To help create a solution, Carter founded Market Wagon with Dan Brunner, who specializes in logistics. Brunner has decades of experience in logistics and worked at a robotic logistics company that was acquired by Amazon.
Market Wagon has built out custom technology to create the just-in-time fulfillment system and minimize the effort of moving goods from the farm to a customer’s doorstep.
Thriving in local markets
Since its founding, Market Wagon’s growth was slow and steady. While the company has a strategy for nationwide expansion growth, it only operated in Ohio and Indiana when the pandemic hit.
COVID-19 completely changed the company’s growth trajectory.
“We had grown to a multimillion-dollar company, and by March of last year, we were in six locations around Indiana and Ohio,” Carter said, “And then when the pandemic happened, it just shut down farmers markets and grocery store shelves emptied. And we were delivering to homes. It was just a perfect storm.’
The company now operates in Georgia, Alabama, Iowa, Illinois, Kansas, Kentucky, Michigan, Missouri, North Carolina, South Carolina, Pennsylvania, Tennessee, Wisconsin and West Virginia.

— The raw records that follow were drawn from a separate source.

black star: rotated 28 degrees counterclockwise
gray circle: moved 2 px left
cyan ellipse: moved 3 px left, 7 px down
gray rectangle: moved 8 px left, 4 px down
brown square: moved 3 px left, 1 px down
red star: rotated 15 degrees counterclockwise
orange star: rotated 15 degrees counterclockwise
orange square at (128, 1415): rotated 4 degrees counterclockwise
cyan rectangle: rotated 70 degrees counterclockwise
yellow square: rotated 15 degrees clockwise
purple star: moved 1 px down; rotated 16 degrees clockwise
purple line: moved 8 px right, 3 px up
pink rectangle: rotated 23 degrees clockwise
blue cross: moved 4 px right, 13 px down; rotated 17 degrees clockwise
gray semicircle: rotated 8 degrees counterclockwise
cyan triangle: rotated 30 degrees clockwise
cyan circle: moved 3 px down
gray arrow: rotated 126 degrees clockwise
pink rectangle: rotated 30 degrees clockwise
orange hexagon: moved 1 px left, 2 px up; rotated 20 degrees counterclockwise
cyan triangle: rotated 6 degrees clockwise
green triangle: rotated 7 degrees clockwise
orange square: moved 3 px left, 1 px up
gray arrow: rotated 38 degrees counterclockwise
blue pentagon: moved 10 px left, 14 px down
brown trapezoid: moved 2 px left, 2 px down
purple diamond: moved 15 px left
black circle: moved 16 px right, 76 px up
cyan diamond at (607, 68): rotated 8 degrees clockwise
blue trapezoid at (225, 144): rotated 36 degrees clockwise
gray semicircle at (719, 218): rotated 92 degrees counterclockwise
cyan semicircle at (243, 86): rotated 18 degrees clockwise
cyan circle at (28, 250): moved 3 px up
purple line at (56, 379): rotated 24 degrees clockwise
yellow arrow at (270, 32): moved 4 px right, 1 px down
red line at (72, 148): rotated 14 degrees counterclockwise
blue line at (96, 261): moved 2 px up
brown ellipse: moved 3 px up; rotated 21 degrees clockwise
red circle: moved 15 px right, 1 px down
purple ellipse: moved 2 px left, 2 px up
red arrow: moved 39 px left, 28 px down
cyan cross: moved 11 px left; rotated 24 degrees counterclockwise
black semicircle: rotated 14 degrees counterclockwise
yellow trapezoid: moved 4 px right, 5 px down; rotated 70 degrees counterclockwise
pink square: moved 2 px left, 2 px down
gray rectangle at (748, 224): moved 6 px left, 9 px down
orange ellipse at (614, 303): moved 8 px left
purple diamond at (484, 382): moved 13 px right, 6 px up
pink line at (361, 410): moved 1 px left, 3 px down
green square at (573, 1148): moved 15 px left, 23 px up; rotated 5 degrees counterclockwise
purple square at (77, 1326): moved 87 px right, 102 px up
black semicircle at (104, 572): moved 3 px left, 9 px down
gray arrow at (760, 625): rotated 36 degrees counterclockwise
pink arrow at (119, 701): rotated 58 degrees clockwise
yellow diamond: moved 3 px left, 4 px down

Carter said the key to the company’s growth has been putting vendors first. While Market Wagon sells to consumers, the 1,600 vendors are the real clients.
“I’m constantly reminding our team, our customers are the vendors,” Carter said. “If we don’t serve them, if we don’t meet their needs, if we don’t have an amazing solution to the hard problem that they have, then we don’t succeed. We have a mission statement, and it’s ‘to enable food producers to thrive in their local markets.’”
The company has seven full-time employees and is continuing to expand. When moving into a new market, the company builds relationships with local vendors. It is a grassroots effort. The company searches Facebook Marketplace, Craigslist and other sales platforms to find vendors. The team talks with the vendors and lets them know the benefits of using Market Wagon.
In the end, the goal is to reconnect people with the food supply and have a personal connection to the farmer. People know where their food comes from and can help support small farms.
“I think it’s about the connection,” Carter said. “So what we focus on is making sure that there is a connection between the food consumer and the food producer. It’s not like you’re going to become best friends with the farmer who raised your eggs. They’re not coming to your kid’s baptisms. They’re not part of the family, but we create a conversation. There are constant chats going on between farmers and consumers. People follow their favorite farmers. They start to get posts and updates of what’s going on at the farm. And it’s the social experience. We trying to create a community, an online community.”